**How to complete this task**
Word for word, print out all of the data, omitting every image.

**Exercise materials**
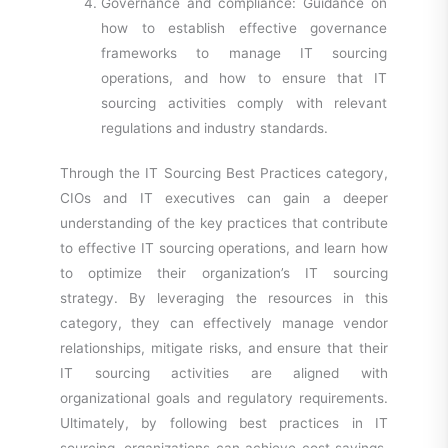
Governance and compliance: Guidance on
how to establish effective governance
frameworks to manage IT sourcing
operations, and how to ensure that IT
sourcing activities comply with relevant
regulations and industry standards.
Through the IT Sourcing Best Practices category,
CIOs and IT executives can gain a deeper
understanding of the key practices that contribute
to effective IT sourcing operations, and learn how
to optimize their organization’s IT sourcing
strategy. By leveraging the resources in this
category, they can effectively manage vendor
relationships, mitigate risks, and ensure that their
IT sourcing activities are aligned with
organizational goals and regulatory requirements.
Ultimately, by following best practices in IT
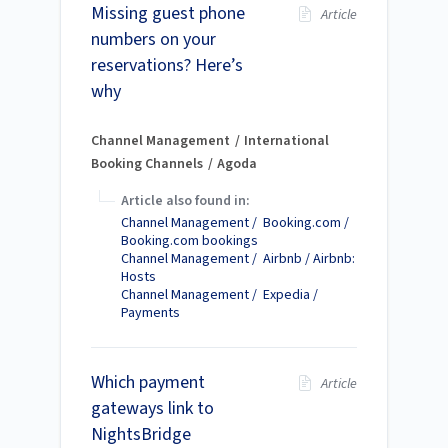
Missing guest phone
Article
numbers on your
reservations? Here’s
why
Channel Management
International
Booking Channels
Agoda
Article also found in:
Channel Management / Booking.com /
Booking.com bookings
Channel Management / Airbnb / Airbnb:
Hosts
Channel Management / Expedia /
Payments
Which payment
Article
gateways link to
NightsBridge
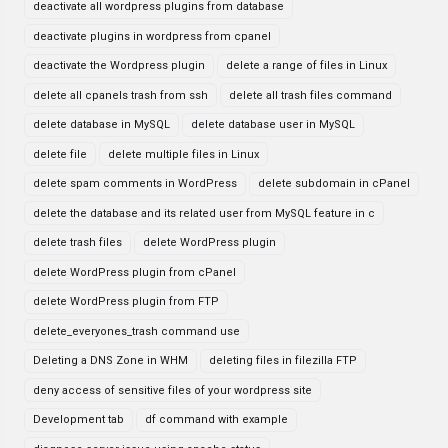
deactivate all wordpress plugins from database
deactivate plugins in wordpress from cpanel
deactivate the Wordpress plugin
delete a range of files in Linux
delete all cpanels trash from ssh
delete all trash files command
delete database in MySQL
delete database user in MySQL
delete file
delete multiple files in Linux
delete spam comments in WordPress
delete subdomain in cPanel
delete the database and its related user from MySQL feature in c
delete trash files
delete WordPress plugin
delete WordPress plugin from cPanel
delete WordPress plugin from FTP
delete_everyones_trash command use
Deleting a DNS Zone in WHM
deleting files in filezilla FTP
deny access of sensitive files of your wordpress site
Development tab
df command with example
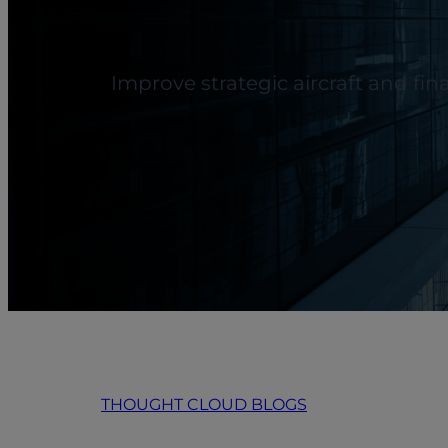
Improve strategic aircraft and fi
THOUGHT CLOUD BLOGS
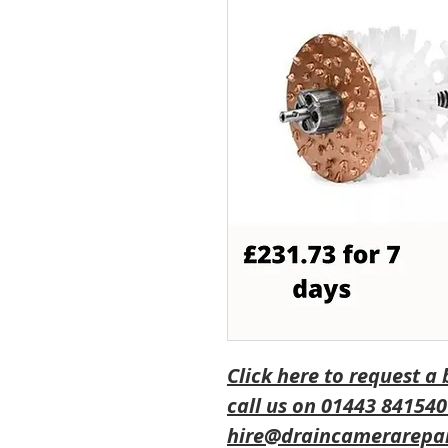
Click here to request a
call us on 01443 841540
hire@draincamerarepai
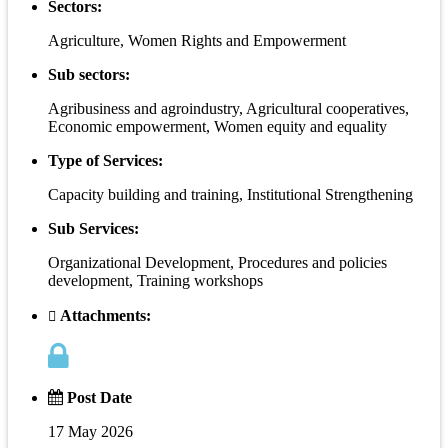
Sectors:
Agriculture, Women Rights and Empowerment
Sub sectors:
Agribusiness and agroindustry, Agricultural cooperatives,
Economic empowerment, Women equity and equality
Type of Services:
Capacity building and training, Institutional Strengthening
Sub Services:
Organizational Development, Procedures and policies
development, Training workshops
Attachments:
Post Date
17 May 2026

**Answer to the exercise**
Governance and compliance: Guidance on
how to establish effective governance
frameworks to manage IT sourcing
operations, and how to ensure that IT
sourcing activities comply with relevant
regulations and industry standards.
Through the IT Sourcing Best Practices category,
CIOs and IT executives can gain a deeper
understanding of the key practices that contribute
to effective IT sourcing operations, and learn how
to optimize their organization’s IT sourcing
strategy. By leveraging the resources in this
category, they can effectively manage vendor
relationships, mitigate risks, and ensure that their
IT sourcing activities are aligned with
organizational goals and regulatory requirements.
Ultimately, by following best practices in IT
Missing guest phone
Article
numbers on your
reservations? Here’s
why
Channel Management
International
Booking Channels
Agoda
Article also found in:
Channel Management / Booking.com /
Booking.com bookings
Channel Management / Airbnb / Airbnb:
Hosts
Channel Management / Expedia /
Payments
Which payment
Article
gateways link to
NightsBridge
deactivate all wordpress plugins from database
deactivate plugins in wordpress from cpanel
deactivate the Wordpress plugin
delete a range of files in Linux
delete all cpanels trash from ssh
delete all trash files command
delete database in MySQL
delete database user in MySQL
delete file
delete multiple files in Linux
delete spam comments in WordPress
delete subdomain in cPanel
delete the database and its related user from MySQL feature in c
delete trash files
delete WordPress plugin
delete WordPress plugin from cPanel
delete WordPress plugin from FTP
delete_everyones_trash command use
Deleting a DNS Zone in WHM
deleting files in filezilla FTP
deny access of sensitive files of your wordpress site
Development tab
df command with example
Improve strategic aircraft and fi
THOUGHT CLOUD BLOGS
Click here to request a
call us on 01443 841540
hire@draincamerarepai
Sectors:
Agriculture, Women Rights and Empowerment
Sub sectors:
Agribusiness and agroindustry, Agricultural cooperatives,
Economic empowerment, Women equity and equality
Type of Services:
Capacity building and training, Institutional Strengthening
Sub Services:
Organizational Development, Procedures and policies
development, Training workshops
Attachments:
Post Date
17 May 2026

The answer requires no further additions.